« Dire quelque chose qui ne soit ni falsifiable ni substituable, c’est une lettre d’amour, c’est une lettre de rupture, c’est une oraison,
c’est irréversible. »
Ma découverte poétique de cette rentrée.
Le Jour de l’oraison de Pierre de Cordova aux Éditions du Bunker.
Un homme se meurt de douleur après avoir été abandonné par une femme.
Jusqu’à l’oraison, il entame une élégie funèbre en trois actes pour traverser les ténèbres de la séparation.
Il évoque l’aube de l’adieu avec des mots murmurés, entre silences et résonances des souvenirs : la nostalgie des moments heureux nous fait sourire, mais la douleur de ce qui est perdu révèle toute l’intensité du désespoir.
Pierre de Cordova dévoile un univers inédit, une poésie vivante et actuelle.
La forme aussi est innovante, elle se rapproche de celle des haïkus. Épurée et concise, elle capture l’essence d’un instant en quelques mots et ouvre l’espace au silence.
C’est une poésie qui capte la sensibilité du monde.
Le Jour de l’oraison, c’est laisser partir le passé.
Résilience.
Stand-up.
Le jour de l’oraison est un recueil évoquant une rupture amoureuse, présenté comme une marche funèbre. Pourriez-vous nous éclairer sur la signification et l’impact de ce texte ?
C’est au Musée d’Orsay en regardant le tableau de Manet Un enterrement à Ornans que j’y ai pensé, je trouvais les obsèques particulièrement réussies et j’ai pensé presque en même temps qu’on pouvait, a contrario, rater les siennes.
Dans le Jour de L’oraison, j’associe en effet les obsèques à la séparation amoureuse, notamment sur la question formelle de leur organisation.
On rate la cérémonie de son premier mariage, il suffit alors de se séparer pour réussir celle du second mariage, croyez-moi sur parole, la musique y sera plus raffinée, le traiteur plus abondant et les invités plus âgés disent c’est super à la moindre occasion.
C’est la même chose pour le jour de ses obsèques, à cette différence près : pour s’organiser d’autres obsèques, il est nécessaire de ressusciter.
Je n’exclus d’ailleurs pas qu’écrire soit aussi ressusciter la densité de certaines choses dans une impasse nommée langage.

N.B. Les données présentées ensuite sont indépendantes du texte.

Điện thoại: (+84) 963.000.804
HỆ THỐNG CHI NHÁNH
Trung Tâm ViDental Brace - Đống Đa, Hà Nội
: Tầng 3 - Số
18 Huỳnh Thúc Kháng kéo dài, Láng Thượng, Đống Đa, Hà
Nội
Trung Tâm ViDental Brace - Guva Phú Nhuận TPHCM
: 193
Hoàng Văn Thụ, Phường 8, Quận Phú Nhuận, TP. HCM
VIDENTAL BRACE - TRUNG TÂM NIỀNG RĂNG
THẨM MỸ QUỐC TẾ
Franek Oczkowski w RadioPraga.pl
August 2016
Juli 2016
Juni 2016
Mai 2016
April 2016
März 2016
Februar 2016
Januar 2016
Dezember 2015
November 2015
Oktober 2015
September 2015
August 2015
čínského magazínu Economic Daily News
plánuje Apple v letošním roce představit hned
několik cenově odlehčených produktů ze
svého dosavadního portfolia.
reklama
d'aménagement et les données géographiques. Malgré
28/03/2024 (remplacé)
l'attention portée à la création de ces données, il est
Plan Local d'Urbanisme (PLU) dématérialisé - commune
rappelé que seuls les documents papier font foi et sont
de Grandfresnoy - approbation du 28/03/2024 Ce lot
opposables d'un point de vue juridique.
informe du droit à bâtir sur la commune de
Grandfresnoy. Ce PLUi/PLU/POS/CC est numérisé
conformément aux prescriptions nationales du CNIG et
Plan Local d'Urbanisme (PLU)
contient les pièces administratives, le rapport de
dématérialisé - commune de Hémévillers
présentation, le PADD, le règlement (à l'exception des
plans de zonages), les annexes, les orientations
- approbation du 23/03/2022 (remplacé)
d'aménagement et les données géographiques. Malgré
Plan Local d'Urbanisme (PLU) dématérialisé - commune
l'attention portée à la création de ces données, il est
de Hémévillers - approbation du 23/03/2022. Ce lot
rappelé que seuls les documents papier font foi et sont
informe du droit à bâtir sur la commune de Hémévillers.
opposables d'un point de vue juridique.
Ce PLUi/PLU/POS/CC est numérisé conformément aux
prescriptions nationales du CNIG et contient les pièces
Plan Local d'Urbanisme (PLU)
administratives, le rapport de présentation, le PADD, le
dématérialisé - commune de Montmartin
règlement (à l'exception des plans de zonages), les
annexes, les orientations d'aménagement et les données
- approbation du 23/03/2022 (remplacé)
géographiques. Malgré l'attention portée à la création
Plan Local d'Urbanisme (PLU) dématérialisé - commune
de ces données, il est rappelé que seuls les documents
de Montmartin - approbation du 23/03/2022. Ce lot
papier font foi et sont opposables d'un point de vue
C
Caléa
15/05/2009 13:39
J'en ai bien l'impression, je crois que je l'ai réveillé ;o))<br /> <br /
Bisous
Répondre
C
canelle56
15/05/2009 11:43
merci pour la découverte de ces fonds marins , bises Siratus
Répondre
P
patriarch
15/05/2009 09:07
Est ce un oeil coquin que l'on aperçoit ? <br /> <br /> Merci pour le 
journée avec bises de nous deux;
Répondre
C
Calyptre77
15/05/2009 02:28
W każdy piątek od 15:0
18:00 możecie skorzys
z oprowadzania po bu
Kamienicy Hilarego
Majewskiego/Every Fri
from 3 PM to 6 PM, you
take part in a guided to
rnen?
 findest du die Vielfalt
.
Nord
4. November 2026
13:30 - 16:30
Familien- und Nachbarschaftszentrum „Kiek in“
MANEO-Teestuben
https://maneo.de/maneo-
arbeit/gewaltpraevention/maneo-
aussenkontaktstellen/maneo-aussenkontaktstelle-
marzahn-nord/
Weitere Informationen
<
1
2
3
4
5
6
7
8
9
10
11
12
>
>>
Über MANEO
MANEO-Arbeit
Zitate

Votre recueil se distingue par une mise en scène narrative et scénographique, qu’est-ce qui vous a conduit à choisir une narration théâtrale ?

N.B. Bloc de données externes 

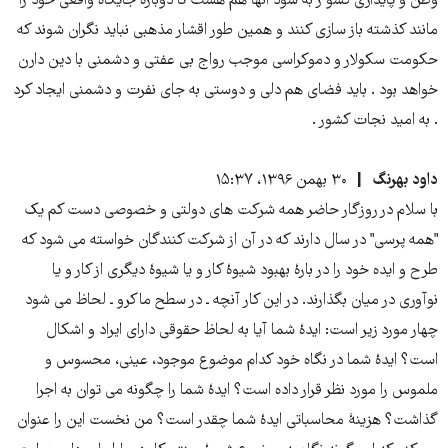
وطن و پایداری کشو ر به سود انها هم هست تا دوباره جایگاه واقعی خود را
مانند کذشته باز سازی کنند و همین طور اقشار مذهبی نباید نگران شوند که
حکومت سکولار و دموکراسی موجب رواج بی عفتی و دشمنی با دین دارن
خواهد بود . باید فضای هم دلی و دوستی به جای نفرت و دشمنی ایجاد کرد
. به امید نجات کشور .
داود بهرنگ
۳۰ بهمن ۱۳۹۶، ۱۵:۳۷
با سلام در روزگار حاضر همه شرکت های دولتی و خصوصی دست کم یک
"همه پرسی" در سال دارند که در آن از شرکت کنندگان خواسته می شود که
طرح و ایده خود را در بارۀ بهبود شیوۀ کار و یا شیوۀ دیگری از کار و یا
نوآوری در میان بگذارند. در این کار آنچه ـ در سطح ماکرو ـ لحاظ می شود
چهار مورد زیر است: ایدۀ شما آیا به لحاظ حقوقی دارای ایراد و اشکال
است؟ ایدۀ شما در نگاه خود کدام موضوع موجود، عینی، محسوس و
ملموس را مورد نظر قرار داده است؟ ایدۀ شما را چگونه می توان به اجرا
گذاشت؟ هزینۀ محاسباتی ایدۀ شما چقدر است؟ من نخست این را عنوان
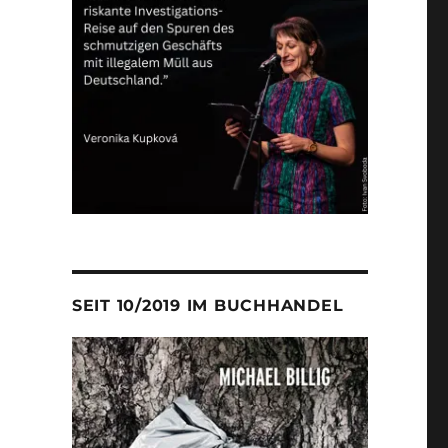
SEIT 10/2019 IM BUCHHANDEL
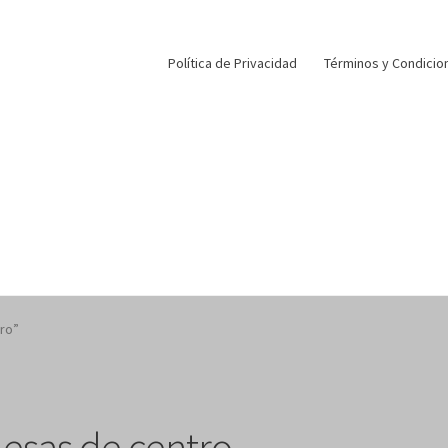
Política de Privacidad
Términos y Condicio
ro”
esas de centro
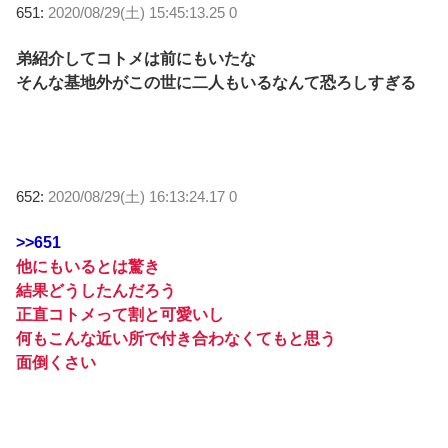
651:
2020/08/29(土) 15:45:13.25 0
弟紹介してコトメは前にもいたな
そんな基地外がこの世に二人もいるなんて恐ろしすぎる
652:
2020/08/29(土) 16:13:24.17 0
>>651
他にもいるとは驚き
結果どうしたんだろう
正直コトメって割と可愛いし
何もこんな近い所で付き合わなくてもと思う
面倒くさい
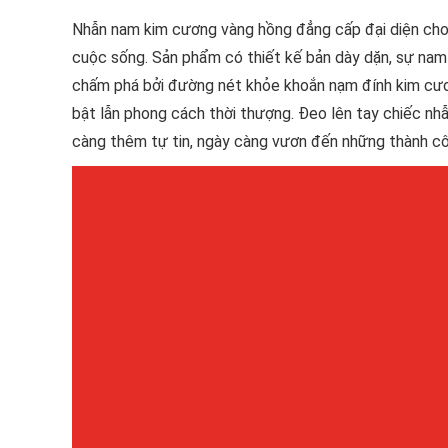
Nhẫn nam kim cương vàng hồng đẳng cấp đại diện cho 
cuộc sống. Sản phẩm có thiết kế bản dày dặn, sự nam
chấm phá bởi đường nét khỏe khoắn nạm đính kim cươn
bật lẫn phong cách thời thượng. Đeo lên tay chiếc nh
càng thêm tự tin, ngày càng vươn đến những thành cô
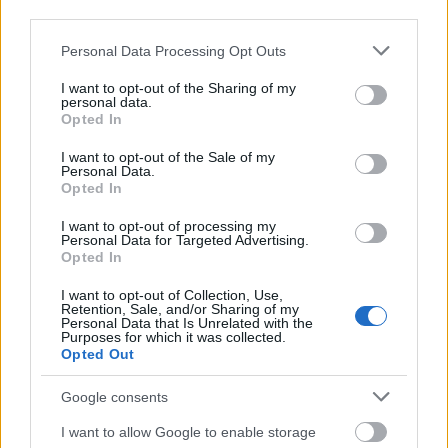
third parties.
Από την Ήπειρο μέχρι την Πελοπόννησο και από τη
Please note that this website/app uses one or more Google
Personal Data Processing Opt Outs
services and may gather and store information including but
Μακεδονία έως το Νότιο Αιγαίο, οι βρετανικοί Times
not limited to your visit or usage behaviour. You may click to
I want to opt-out of the Sharing of my
προτείνουν ελληνικούς προορισμούς για διακοπές
personal data.
grant or deny consent to Google and its third-party tags to
Opted In
μακριά από τα πλήθη.
use your data for below specified purposes in below Google
consent section.
I want to opt-out of the Sale of my
Personal Data.
Opted In
I want to opt-out of processing my
Personal Data for Targeted Advertising.
Opted In
I want to opt-out of Collection, Use,
Retention, Sale, and/or Sharing of my
Personal Data that Is Unrelated with the
Purposes for which it was collected.
Opted Out
Google consents
I want to allow Google to enable storage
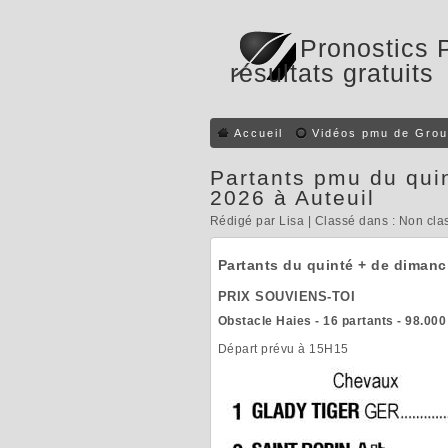
Pronostics 
résultats gratuits
Accueil
Vidéos pmu de Grou
Partants pmu du qui
2026 à Auteuil
Rédigé par Lisa | Classé dans : Non cla
Partants du quinté + de dimanc
PRIX SOUVIENS-TOI
Obstacle Haies - 16 partants - 98.000
Départ prévu à 15H15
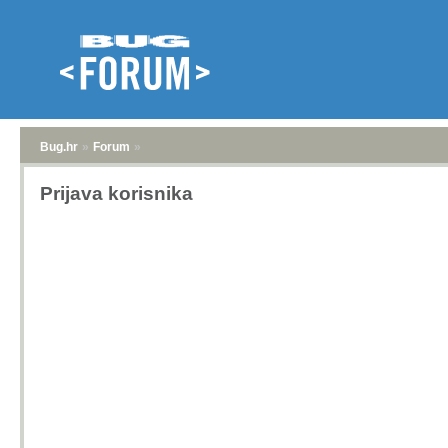
Bug.hr
»
Forum
»
Prijava korisnika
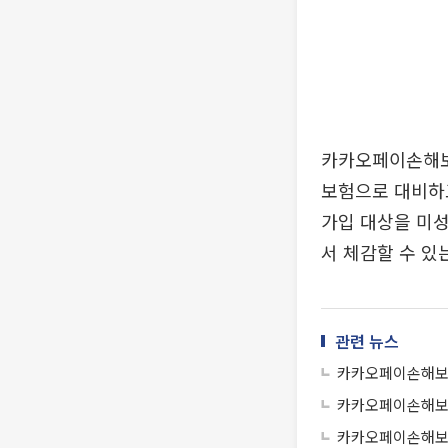
카카오페이손해보
보험으로 대비하고
가입 대상을 미성
서 체감할 수 있
관련 뉴스
카카오페이손해보험
카카오페이손해보험
카카오페이손해보험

La forme théâtrale, sa version dialogique comme sa posture stand-up, m’a permis de soulager la pression du solennel qui insuffle ordinairement le discours de l’oraison, une pression en vérité qu’on pourrait étendre à d’autres formes d’expression : une lettre d’amour, une lettre de rupture ou écrire une oraison, c’est un peu la même chose, c’est l’irréversible qu’on ne peut substituer, c’est l’irremplaçable qui ne s’arrête pas.
Comment décririez-vous votre poésie ?
Dans le sens où je veux utiliser le minimum de mots dans le maximum de silence, on peut dire Haïku en effet. Dans le sens de blocs disposés sur la page, blocs minéraux et acoustiques, on peut dire aussi sculpture, le rire de Giacometti devant L’homme qui marche sous une falaise de calcaire.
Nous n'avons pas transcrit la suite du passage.